Project Proposal:
Performing Optical Flow with CUDA
Dev Shah - devs@andrew.cmu.edu, Haopeng Wang - wanghp18@andrew.cmu.edu
Checkpoint
Proposal
Summary
We are going to be optimizing/improving the performance of Optical Flow by using scheduling techniques in Halide (a domain specific language used for image processing). We ended up with a 7x speedup over a sequential version of the code.
Background
Optical Flow is the apparent motion of objects, surfaces, and edges in a visual scene caused by relative motion between the observer and the scene. This is extremely useful in object tracking. By tracking the relative motion of the entire scene, one can keep track of where the object is with respect to previous frames given the change in motion. Our inputs are two images, which are sequential frames in a video. The output is a vectorized field drawn on top of the second frame. The green dot represents the location on the second image, and the red line indicates the movement from the previous frame. Halide performs calculations by defining functions which are realized to calculate images. We provided different scheduling techniques (we used a variations/combinations of the 1st, 4th, and 5th) on these functions in order to improve speedup. This involved vectorizing and tiling. There are multiple parts to the optical flow algorithm which could be parallelized, the biggest of which is the calculation of the spatial gradient. The spatial gradient requires calculation of the derivative of the image with respect to x and y directions. This requires gathering a 5x5 window around each pixel and calculating the effect neighboring pixels have on that specific image. This is similar to the blur example which is commonly used to demonstrate the powerfulness of Halide. A lot of the computation here can be improved by spatial locality.
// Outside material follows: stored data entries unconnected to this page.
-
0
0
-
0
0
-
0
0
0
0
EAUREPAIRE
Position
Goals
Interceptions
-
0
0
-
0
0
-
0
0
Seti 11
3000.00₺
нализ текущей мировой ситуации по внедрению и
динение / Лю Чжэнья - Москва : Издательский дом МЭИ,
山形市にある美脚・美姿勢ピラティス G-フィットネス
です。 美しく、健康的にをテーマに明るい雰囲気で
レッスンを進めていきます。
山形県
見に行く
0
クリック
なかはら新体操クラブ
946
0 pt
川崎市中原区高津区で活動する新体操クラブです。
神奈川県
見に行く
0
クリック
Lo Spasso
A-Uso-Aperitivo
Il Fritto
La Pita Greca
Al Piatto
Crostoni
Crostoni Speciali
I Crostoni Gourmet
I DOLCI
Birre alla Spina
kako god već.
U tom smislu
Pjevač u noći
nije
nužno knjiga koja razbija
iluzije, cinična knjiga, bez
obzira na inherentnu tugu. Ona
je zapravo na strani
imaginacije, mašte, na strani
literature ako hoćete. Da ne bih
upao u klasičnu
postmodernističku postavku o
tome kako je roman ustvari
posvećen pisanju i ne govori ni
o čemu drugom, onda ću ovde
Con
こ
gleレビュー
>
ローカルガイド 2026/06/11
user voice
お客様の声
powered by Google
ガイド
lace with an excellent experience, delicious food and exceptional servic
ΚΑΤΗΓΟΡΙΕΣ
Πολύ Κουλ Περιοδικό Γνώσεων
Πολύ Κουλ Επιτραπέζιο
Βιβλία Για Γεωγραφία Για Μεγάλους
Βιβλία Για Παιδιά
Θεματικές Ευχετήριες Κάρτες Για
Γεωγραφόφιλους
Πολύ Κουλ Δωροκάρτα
With improper pipelining, there is a lot of redundant work being done. This is because precomputed data is needed between calculating the spatial gradient from the derivatives. A lot of that information can be

Approach
We used image processing specific language Halide to implement pyramid recursive LK optical flow algorithm. Halide runs on LLVM and rely on CUDA library, we can compile Halide code targeting CUDA platform to utilize GPU highly parallism computation power. During the the project implementation, we used the GHC63 machine, which has the graphics processing unit GeForce GTX 480.
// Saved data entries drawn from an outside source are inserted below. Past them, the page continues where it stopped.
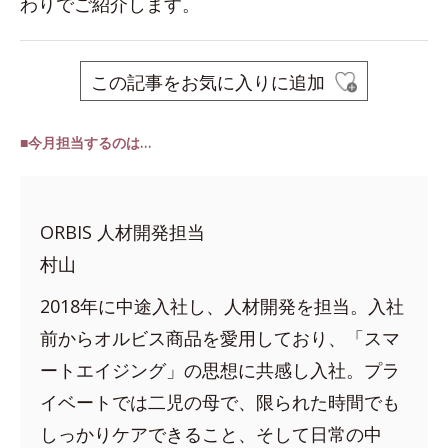
わりでご紹介します。
この記事をお気に入りに追加
■今月担当するのは…
ORBIS 人材開発担当
村山
2018年に中途入社し、人材開発を担当。入社
前からオルビス商品を愛用しており、「スマ
ートエイジング」の思想に共感し入社。プラ
イベートでは二児の母で、限られた時間でも
しっかりケアできること、そして日常の中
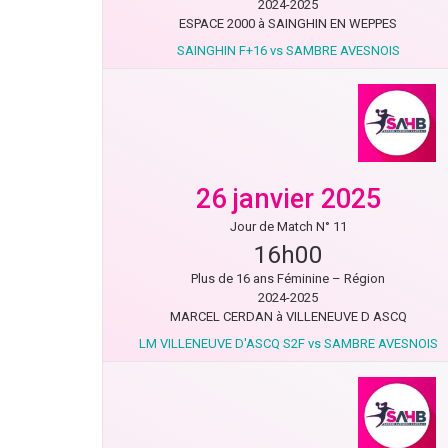
2024-2025
ESPACE 2000 à SAINGHIN EN WEPPES
SAINGHIN F+16 vs SAMBRE AVESNOIS
26 janvier 2025
Jour de Match N° 11
16h00
Plus de 16 ans Féminine – Région
2024-2025
MARCEL CERDAN à VILLENEUVE D ASCQ
LM VILLENEUVE D'ASCQ S2F vs SAMBRE AVESNOIS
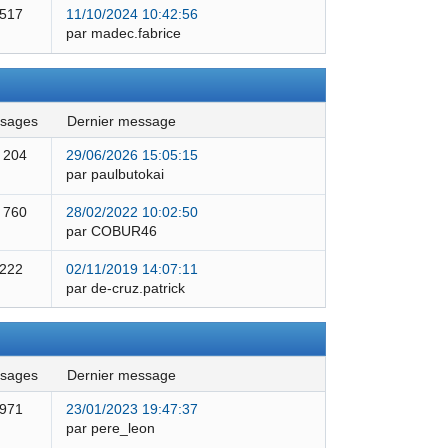
 517
11/10/2024 10:42:56
par madec.fabrice
ssages
dernier message
 204
29/06/2026 15:05:15
par paulbutokai
 760
28/02/2022 10:02:50
par COBUR46
 222
02/11/2019 14:07:11
par de-cruz.patrick
ssages
dernier message
 971
23/01/2023 19:47:37
par pere_leon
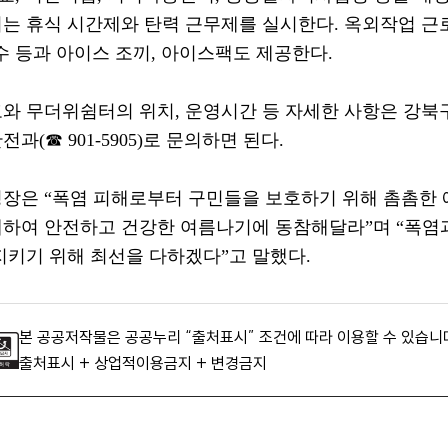
는 휴식 시간제와 탄력 근무제를 실시한다
.
옥외작업 근
수 등과 아이스 조끼
,
아이스팩도 제공한다
.
와 무더위쉼터의 위치
,
운영시간 등 자세한 사항은 강북
안전과
(
☎
901-5905)
로 문의하면 된다
.
청장은
“
폭염 피해로부터 구민들을 보호하기 위해 촘촘한 
하여 안전하고 건강한 여름나기에 동참해달라
”
며
“
폭염과
지키기 위해 최선을 다하겠다
”
고 말했다
.
본 공공저작물은 공공누리 “출처표시” 조건에 따라 이용할 수 있습니
출처표시 + 상업적이용금지 + 변경금지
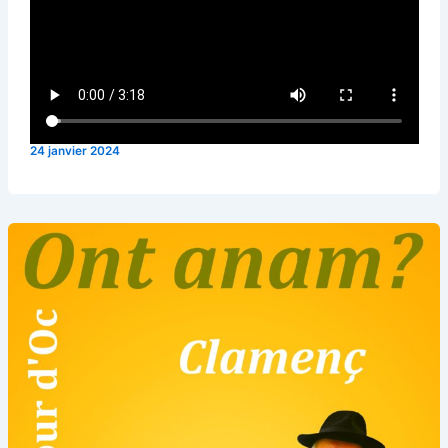
24 janvier 2024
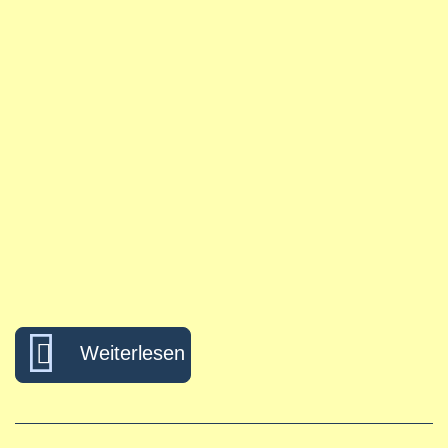
über „Mit der Welt verbunden
Weiterlesen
2. The pyramid recursive LK optical flow implementation involves several parts:

1) grayscale given color image: Given a color input image, based on rec601 luma component computation, we converted the three channels color information into one channal grayscale information. In this step, the whole image is converted and Halide is very suitable to do bulk image processing. We just use the computation defination syntax provide by Halide, and Halide will do a simple pixel by pixel parallism.

2) detecting good features to track Given the converted grayscale image, each pixel has a three by three window to compute the maximum absolute color density difference comparing with the central pixel, and the maximum value will be saved for that central pixel. Then we use double for loop to traverse the whole processed pixels and pick the pixel whose maximum color density difference is higher than a pre-set tuned threshold. And we also constrain that every selected feature pixel will not be too close to another (we set the minimum distance is 2 pixel). The computation of maximum color density difference is very suitable for Halide to compute big bulk of image data. But selecting feature pixels are not suitable for Halide, since we cannot use Halide to do conditional computation and generate output data whose size is not predefined.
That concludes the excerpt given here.